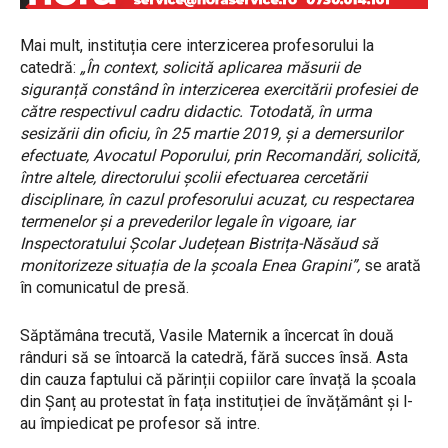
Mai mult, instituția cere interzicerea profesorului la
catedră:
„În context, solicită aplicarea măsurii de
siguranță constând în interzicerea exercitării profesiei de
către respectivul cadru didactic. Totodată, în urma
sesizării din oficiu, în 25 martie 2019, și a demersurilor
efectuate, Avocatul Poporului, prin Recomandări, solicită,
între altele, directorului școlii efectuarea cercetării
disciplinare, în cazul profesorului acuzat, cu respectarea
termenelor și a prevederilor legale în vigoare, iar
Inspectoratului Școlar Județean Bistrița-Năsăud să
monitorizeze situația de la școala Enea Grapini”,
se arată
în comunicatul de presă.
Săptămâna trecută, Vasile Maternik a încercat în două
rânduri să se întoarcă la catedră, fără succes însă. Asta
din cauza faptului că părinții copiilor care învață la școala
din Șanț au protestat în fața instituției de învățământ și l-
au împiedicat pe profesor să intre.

☆ ☆ ☆ ☆ ☆

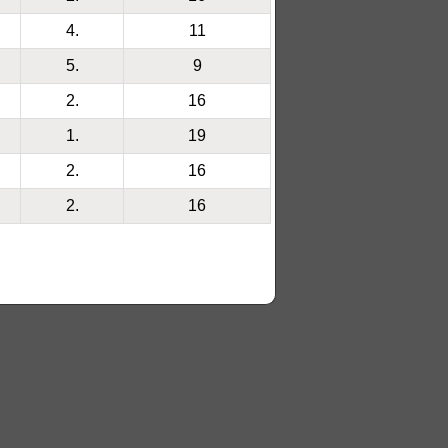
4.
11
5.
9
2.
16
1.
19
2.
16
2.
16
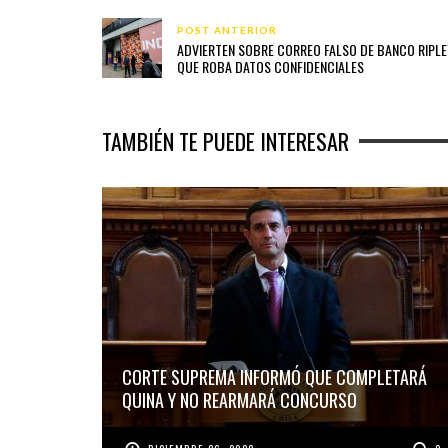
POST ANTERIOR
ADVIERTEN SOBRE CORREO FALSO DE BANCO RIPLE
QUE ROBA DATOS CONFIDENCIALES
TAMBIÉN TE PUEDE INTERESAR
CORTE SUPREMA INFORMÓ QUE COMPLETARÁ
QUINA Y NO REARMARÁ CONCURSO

☆ ☆ ☆ ☆ ☆

Nothing should appear in the answer except the lines above from the line with "TAMBIÉN TE PUEDE INTERESAR" through the line with "QUINA Y NO REARMARÁ CONCURSO", both included, written out exactly.

→ Problem solution:
TAMBIÉN TE PUEDE INTERESAR
CORTE SUPREMA INFORMÓ QUE COMPLETARÁ
QUINA Y NO REARMARÁ CONCURSO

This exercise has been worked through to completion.